Source: omp_prims.cmm, HsCmmDemo.hs

GHC provides three calling conventions for foreign code, each with different overhead. We wrote a Cmm primitive that reads Capability_no(MyCapability()) — the same value as omp_get_thread_num() — to measure the overhead of each tier (see Section 9.7).

The Cmm Primitive

#include "Cmm.h"

omp_prim_cap_no(W_ dummy) {
    return (Capability_no(MyCapability()));
}

Called from Haskell via:

foreign import prim "omp_prim_cap_no" primCapNo# :: Int# -> Int#

The inline-cmm library provides a [cmm| ... |] quasiquoter that eliminates the need for separate .cmm files and manual foreign import prim declarations — Template Haskell handles compilation and linking automatically, producing identical zero-overhead results.

Key Findings

Prim calls are truly free: GHC treats foreign import prim functions as pure expressions. The Cmm function compiles to a single memory load from BaseReg, which GHC can hoist out of loops entirely via LICM (loop-invariant code motion). In a tight loop, 100M prim calls complete in <1ms.

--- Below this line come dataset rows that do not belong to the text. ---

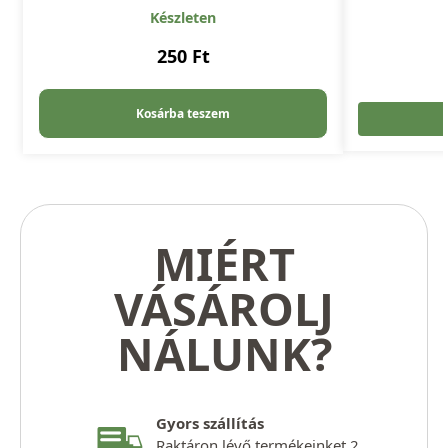
Készleten
250
Ft
Kosárba teszem
MIÉRT
VÁSÁROLJ
NÁLUNK?
Gyors szállítás
Raktáron lévő termékeinket 2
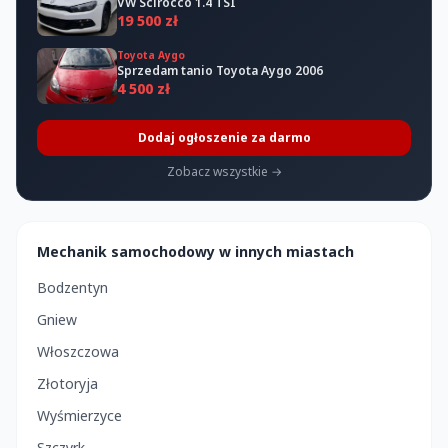
VW Scirocco 1.4 TSI
19 500 zł
Toyota Aygo
Sprzedam tanio Toyota Aygo 2006
4 500 zł
Dodaj ogłoszenie za darmo
Zobacz wszystkie →
Mechanik samochodowy w innych miastach
Bodzentyn
Gniew
Włoszczowa
Złotoryja
Wyśmierzyce
Szczyrk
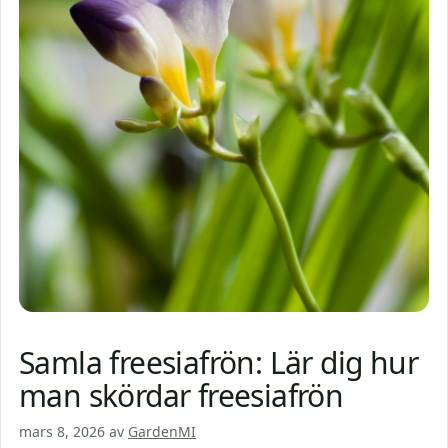
Samla freesiafrön: Lär dig hur
man skördar freesiafrön
mars 8, 2026
av
GardenMI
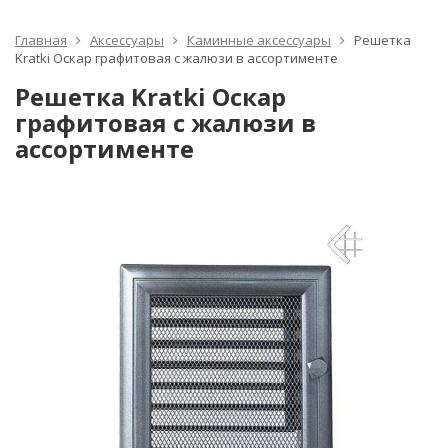
Главная
Аксессуары
Каминные аксессуары
Решетка
Kratki Оскар графитовая с жалюзи в ассортименте
Решетка Kratki Оскар
графитовая с жалюзи в
ассортименте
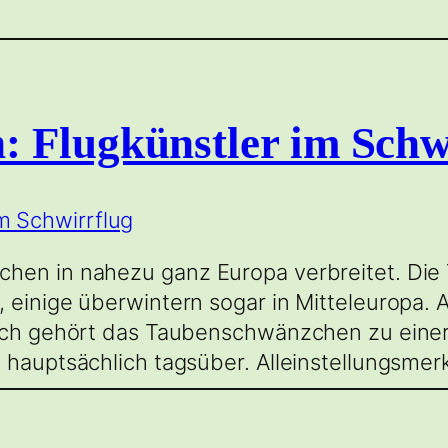
 Flugkünstler im Schw
chen in nahezu ganz Europa verbreitet. Di
 einige überwintern sogar in Mitteleuropa. 
lich gehört das Taubenschwänzchen zu einer
u hauptsächlich tagsüber. Alleinstellungsme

The safe FFI tax is ~65ns: Each foreign import ccall safe call costs ~65ns more than unsafe — the price of suspendThread()/resumeThread() which release and reacquire the Capability. For OpenMP regions doing >1us of work, this is negligible (<7%).

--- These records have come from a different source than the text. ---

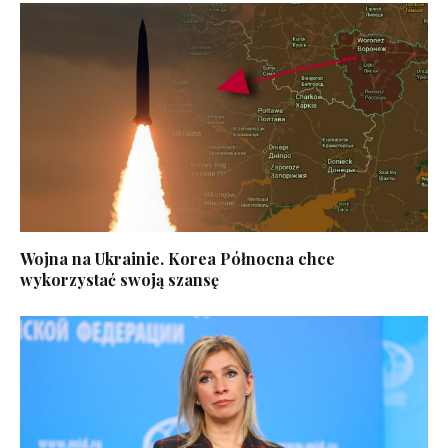
Wojna na Ukrainie. Korea Północna chce
wykorzystać swoją szansę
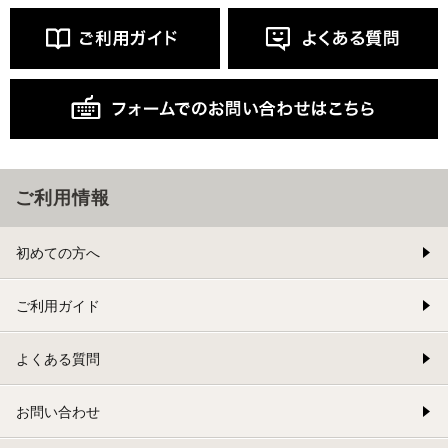
ご利用情報
初めての方へ
ご利用ガイド
よくある質問
お問い合わせ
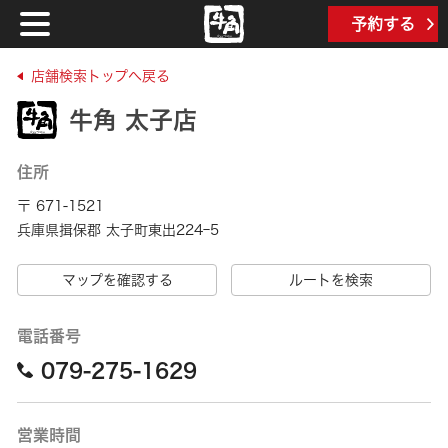
予約する
店舗検索トップへ戻る
牛角 太子店
住所
〒 671-1521
兵庫県揖保郡 太子町東出224ｰ5
マップを確認する
ルートを検索
電話番号
079-275-1629
営業時間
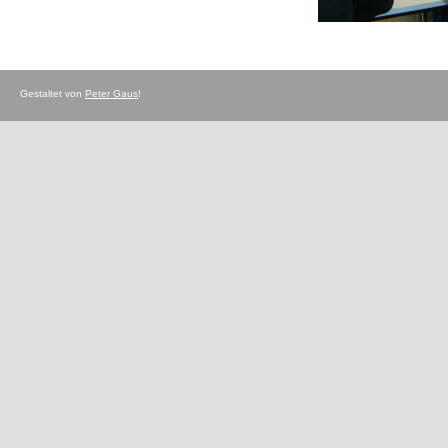
Gestaltet von
Peter Gaus
!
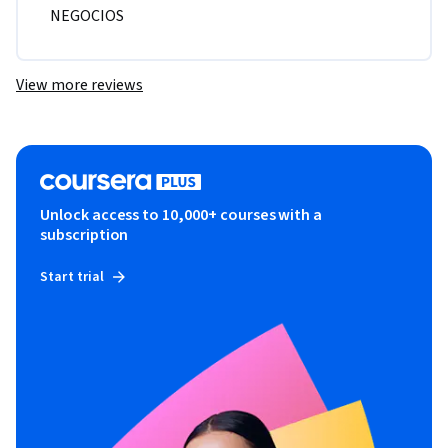
NEGOCIOS 
View more reviews
Unlock access to 10,000+ courses with a
subscription
Start trial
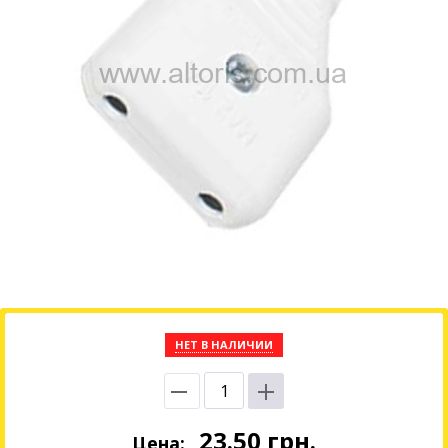
НЕТ В НАЛИЧИИ
23.50
грн.
Цена:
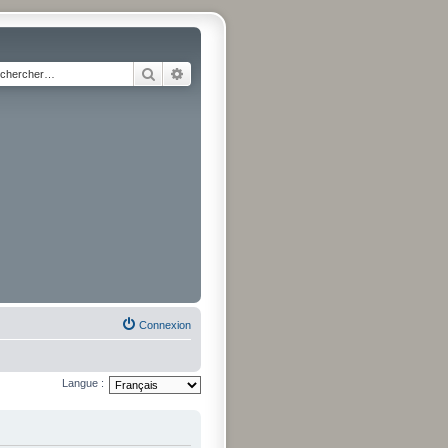
Rechercher
Recherche avancée
Connexion
Langue :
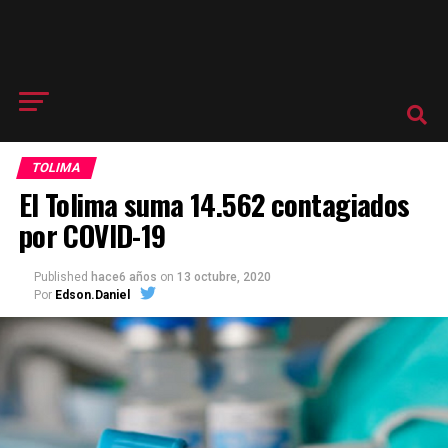
TOLIMA
El Tolima suma 14.562 contagiados
por COVID-19
Published
hace6 años
on
13 octubre, 2020
Por
Edson.Daniel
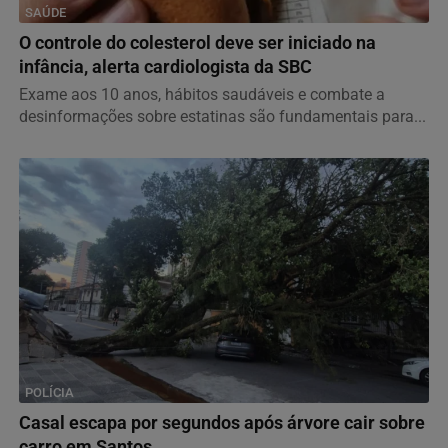
SAÚDE
O controle do colesterol deve ser iniciado na
infância, alerta cardiologista da SBC
Exame aos 10 anos, hábitos saudáveis e combate a
desinformações sobre estatinas são fundamentais para...
POLÍCIA
Casal escapa por segundos após árvore cair sobre
carro em Santos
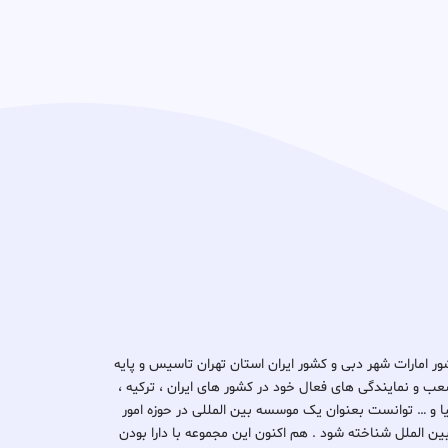
د ثبتا گروپ در کشور امارات شهر دبی و کشور ایران استان تهران تاسیس و پایه
ب و نمایندگی های فعال خود در کشور های ایران ، ترکیه ،
یتانیا و … توانست بعنوان یک موسسه بین المللی در حوزه امور
بین الملل شناخته شود . هم اکنون این مجموعه با دارا بودن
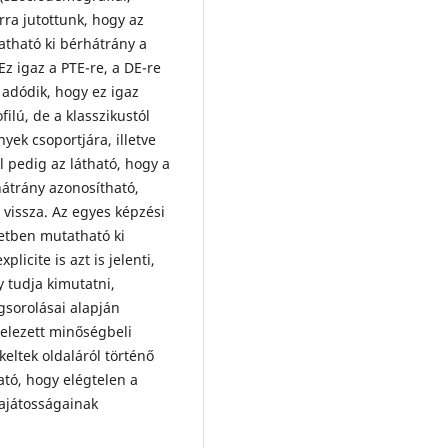
ra jutottunk, hogy az
tható ki bérhátrány a
z igaz a PTE-re, a DE-re
 adódik, hogy ez igaz
filú, de a klasszikustól
yek csoportjára, illetve
l pedig az látható, hogy a
átrány azonosítható,
 vissza. Az egyes képzési
setben mutatható ki
licite is azt is jelenti,
 tudja kimutatni,
gsorolásai alapján
telezett minőségbeli
eltek oldaláról történő
tó, hogy elégtelen a
sajátosságainak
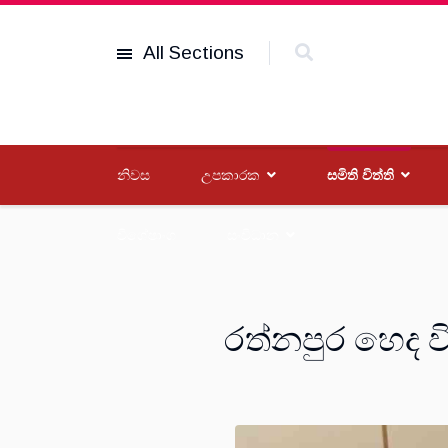
All Sections
නිවස
උපකාරක
සමිති විත්ති
විශේෂාංග
සංවිධාන
රත්නපුර හෙද ව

The callback overhead gap: The ~500ns per callback overhead from Section 6.5 is ~7x larger than the raw safe FFI cost (~68ns). The difference comes from rts_lock()/rts_unlock() performing additional work beyond suspendThread()/resumeThread(): Task structure allocation, global Capability search, and lock acquisition. A Cmm-level fast path could potentially reduce this.

7.2. Batched Safe Calls

Source: omp_batch.cmm, HsCmmBatch.hs

The safe FFI tax of ~68ns per call comes from suspendThread()/resumeThread(), which release and reacquire the Capability. For workloads that make many short C calls, this overhead dominates.

By writing the suspend/resume manually in Cmm, we can batch N C calls within a single Capability release/reacquire cycle, amortizing the ~68ns overhead across all N calls.

The Batching Primitive

#include "Cmm.h"

cmm_batched_tid(W_ n) {
    W_ tok; W_ result; W_ new_base; W_ stack;
    W_ i; W_ t;

    /* Save Sp to TSO — GC needs valid stack pointer */
    stack = StgTSO_stackobj(CurrentTSO);
    StgStack_sp(stack) = Sp;

    (tok) = ccall suspendThread(BaseReg "ptr", 0);

    result = 0; i = 0;
    goto loop_check;
loop_body:
    (t) = ccall omp_get_thread_num();
    result = result + t;
    i = i + 1;
loop_check:
    if (i < n) goto loop_body;

    (new_base) = ccall resumeThread(tok);
    BaseReg = new_base;

    /* Restore Sp — GC may have moved the stack */
    stack = StgTSO_stackobj(CurrentTSO);
    Sp = StgStack_sp(stack);

    return (result);
}

Implementation Details

Three details were critical for correctness:

  1. Save/restore Sp: suspendThread releases the Capability, allowing GC to run. The GC needs a valid Sp in the TSO to scan the suspended thread's stack. Without this, the GC follows a stale stack pointer and crashes.

  2. No "ptr" on tok: The token from suspendThread is void*, not a GC-traceable pointer. Annotating it as "ptr" would tell GHC's Cmm compiler to treat it as a GC root, causing the GC to follow a non-heap pointer.

  3. State# threading: foreign import prim is pure by default — GHC can CSE or hoist the call. Threading State# RealWorld through the type signature makes GHC treat it as effectful while adding zero runtime cost (State# is erased at the Cmm level).

Benchmark results showing speedups up to 27x are in Section 9.8.